Basterà? Lo vedremo oggi sul pratone di Pontida. Le ipotesi sono due: Berlusconi e Bossi faranno finta che basti e troveranno la quadra tra loro per galleggiare. Poi, in contemporanea con la finanziaria per il 2012 che conterrà il primo scaglione della manovra da quaranta miliardi concordata con l´Europa, Berlusconi e Bossi apriranno la crisi e la partita passerà nelle mani del Quirinale.
Oppure: Berlusconi e Bossi cercheranno di imporre a Tremonti il famoso coraggio reclamato da Maroni e Tremonti deciderà di ritirarsi, con grande gioia dei mercati. Questa seconda ipotesi mi sembra altamente improbabile, ma non si può del tutto escludere, come non si può escludere che, prima che tutto precipiti, la Lega punti su una riforma della legge elettorale concordandola con l´opposizione.

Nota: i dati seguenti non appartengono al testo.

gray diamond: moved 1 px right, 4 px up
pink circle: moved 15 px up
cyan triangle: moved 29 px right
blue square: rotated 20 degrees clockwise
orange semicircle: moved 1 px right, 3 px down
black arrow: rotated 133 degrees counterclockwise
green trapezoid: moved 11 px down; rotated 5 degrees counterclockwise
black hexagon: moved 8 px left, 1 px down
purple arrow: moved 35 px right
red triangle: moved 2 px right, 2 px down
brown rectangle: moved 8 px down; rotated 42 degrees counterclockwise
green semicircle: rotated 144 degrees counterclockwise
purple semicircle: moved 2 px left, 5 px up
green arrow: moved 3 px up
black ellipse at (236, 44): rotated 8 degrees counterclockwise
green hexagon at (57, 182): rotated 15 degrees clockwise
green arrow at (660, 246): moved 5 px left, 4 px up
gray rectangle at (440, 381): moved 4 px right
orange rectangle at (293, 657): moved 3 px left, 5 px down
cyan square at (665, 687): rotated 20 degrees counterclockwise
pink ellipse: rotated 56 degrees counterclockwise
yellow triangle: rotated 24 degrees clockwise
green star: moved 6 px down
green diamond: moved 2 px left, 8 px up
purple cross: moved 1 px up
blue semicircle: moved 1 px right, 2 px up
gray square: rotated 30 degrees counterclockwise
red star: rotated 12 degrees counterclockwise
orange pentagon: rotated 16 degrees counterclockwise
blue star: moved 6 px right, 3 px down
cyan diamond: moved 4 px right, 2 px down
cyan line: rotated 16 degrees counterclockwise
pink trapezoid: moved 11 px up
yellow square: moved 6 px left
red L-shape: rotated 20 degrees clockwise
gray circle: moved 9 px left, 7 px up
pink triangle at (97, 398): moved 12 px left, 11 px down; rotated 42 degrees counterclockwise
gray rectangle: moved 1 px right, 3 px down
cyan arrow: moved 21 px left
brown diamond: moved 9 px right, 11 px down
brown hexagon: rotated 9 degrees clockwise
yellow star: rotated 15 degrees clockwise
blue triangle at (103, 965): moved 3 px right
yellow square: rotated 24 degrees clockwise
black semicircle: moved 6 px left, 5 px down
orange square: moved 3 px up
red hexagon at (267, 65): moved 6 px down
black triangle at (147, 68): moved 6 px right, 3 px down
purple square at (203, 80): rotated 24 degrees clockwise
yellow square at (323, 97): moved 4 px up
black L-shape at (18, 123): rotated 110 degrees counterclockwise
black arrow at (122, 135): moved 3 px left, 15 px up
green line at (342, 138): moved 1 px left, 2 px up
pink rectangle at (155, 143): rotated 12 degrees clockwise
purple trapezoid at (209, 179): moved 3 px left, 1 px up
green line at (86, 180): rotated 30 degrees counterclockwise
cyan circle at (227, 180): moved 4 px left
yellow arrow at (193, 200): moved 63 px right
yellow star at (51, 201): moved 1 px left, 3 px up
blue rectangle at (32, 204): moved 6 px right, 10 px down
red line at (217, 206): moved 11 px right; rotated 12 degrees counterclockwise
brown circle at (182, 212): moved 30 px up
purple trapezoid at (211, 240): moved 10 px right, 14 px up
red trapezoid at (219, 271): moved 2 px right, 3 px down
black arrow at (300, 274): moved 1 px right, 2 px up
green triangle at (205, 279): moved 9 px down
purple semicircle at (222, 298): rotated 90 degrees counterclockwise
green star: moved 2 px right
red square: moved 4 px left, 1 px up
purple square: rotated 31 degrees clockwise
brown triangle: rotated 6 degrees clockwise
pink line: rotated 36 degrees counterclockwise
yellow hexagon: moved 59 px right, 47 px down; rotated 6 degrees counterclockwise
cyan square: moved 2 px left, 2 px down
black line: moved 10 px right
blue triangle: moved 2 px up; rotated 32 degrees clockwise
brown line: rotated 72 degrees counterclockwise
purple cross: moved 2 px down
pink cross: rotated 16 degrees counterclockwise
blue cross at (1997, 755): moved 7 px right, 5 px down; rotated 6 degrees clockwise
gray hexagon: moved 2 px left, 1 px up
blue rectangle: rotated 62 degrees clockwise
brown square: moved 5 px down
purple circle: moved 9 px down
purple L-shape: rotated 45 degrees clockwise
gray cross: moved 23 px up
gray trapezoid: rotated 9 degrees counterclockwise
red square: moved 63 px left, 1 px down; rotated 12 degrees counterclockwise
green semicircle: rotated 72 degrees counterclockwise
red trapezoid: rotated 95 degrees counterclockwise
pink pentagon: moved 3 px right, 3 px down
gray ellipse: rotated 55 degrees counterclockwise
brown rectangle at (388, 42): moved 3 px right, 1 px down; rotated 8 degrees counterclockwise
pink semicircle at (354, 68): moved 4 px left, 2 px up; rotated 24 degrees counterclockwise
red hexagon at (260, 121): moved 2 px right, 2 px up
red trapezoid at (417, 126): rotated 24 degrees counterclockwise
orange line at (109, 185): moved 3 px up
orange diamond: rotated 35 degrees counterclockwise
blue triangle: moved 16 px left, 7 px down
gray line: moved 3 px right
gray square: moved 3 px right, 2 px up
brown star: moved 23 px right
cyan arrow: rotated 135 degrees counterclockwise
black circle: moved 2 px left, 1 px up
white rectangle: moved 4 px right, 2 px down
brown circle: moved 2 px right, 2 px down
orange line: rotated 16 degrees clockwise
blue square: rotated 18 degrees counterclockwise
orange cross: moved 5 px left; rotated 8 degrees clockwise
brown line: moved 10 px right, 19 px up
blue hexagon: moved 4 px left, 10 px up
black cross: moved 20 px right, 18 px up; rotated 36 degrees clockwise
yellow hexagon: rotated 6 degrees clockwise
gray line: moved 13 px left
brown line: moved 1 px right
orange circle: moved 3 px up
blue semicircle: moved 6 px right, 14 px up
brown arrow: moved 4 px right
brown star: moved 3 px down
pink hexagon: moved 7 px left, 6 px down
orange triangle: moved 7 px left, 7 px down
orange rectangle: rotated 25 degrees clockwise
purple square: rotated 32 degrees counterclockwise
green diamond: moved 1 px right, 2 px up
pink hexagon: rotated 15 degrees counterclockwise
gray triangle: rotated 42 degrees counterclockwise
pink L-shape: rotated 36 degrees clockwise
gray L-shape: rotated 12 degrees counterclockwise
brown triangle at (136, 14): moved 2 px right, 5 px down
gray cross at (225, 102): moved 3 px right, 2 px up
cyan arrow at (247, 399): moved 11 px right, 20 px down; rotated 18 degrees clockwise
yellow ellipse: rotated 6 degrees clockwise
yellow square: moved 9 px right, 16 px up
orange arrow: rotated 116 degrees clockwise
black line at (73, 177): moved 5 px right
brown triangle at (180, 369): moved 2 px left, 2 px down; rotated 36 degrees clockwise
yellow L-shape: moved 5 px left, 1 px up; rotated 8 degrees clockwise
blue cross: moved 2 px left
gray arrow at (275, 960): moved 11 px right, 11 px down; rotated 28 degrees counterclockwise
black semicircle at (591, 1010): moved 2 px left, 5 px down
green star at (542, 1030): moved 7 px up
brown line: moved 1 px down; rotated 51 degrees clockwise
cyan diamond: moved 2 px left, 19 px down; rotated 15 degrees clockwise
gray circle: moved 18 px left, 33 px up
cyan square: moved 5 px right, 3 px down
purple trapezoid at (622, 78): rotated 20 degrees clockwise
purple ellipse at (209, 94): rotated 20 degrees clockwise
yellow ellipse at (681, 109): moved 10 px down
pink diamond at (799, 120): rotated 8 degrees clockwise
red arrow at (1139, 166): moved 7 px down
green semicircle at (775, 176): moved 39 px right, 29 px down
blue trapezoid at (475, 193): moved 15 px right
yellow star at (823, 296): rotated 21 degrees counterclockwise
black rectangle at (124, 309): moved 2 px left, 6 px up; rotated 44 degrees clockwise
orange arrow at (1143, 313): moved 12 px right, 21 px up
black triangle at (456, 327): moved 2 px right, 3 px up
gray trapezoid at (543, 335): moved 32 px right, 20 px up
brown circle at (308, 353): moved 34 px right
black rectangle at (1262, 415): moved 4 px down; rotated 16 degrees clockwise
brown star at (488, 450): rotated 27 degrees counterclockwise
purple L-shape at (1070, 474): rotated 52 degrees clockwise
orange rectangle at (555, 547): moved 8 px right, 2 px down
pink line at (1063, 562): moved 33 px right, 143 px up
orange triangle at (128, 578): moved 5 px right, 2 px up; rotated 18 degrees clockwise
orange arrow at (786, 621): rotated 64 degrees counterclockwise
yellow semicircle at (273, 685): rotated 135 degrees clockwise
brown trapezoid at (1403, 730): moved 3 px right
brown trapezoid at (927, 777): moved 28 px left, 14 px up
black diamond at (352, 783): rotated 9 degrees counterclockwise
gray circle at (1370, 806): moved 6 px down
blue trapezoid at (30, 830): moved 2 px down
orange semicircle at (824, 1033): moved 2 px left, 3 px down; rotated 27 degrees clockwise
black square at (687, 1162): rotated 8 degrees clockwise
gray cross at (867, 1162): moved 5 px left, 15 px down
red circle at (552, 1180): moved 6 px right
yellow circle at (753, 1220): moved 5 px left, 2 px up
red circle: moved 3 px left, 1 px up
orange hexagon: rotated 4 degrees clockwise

Quest´ultima dal canto suo dovrà tirar fuori i progetti concreti che da tempo sono pronti e gettarli nello scontro parlamentare martellando e stimolando l´avversario. Non è ancora arrivato il tempo di mattare il toro. Bisognerà sfinirlo con agguerrite pattuglie di “picadores” e di “banderilleros”. Durerà pochi mesi se non saranno commessi errori.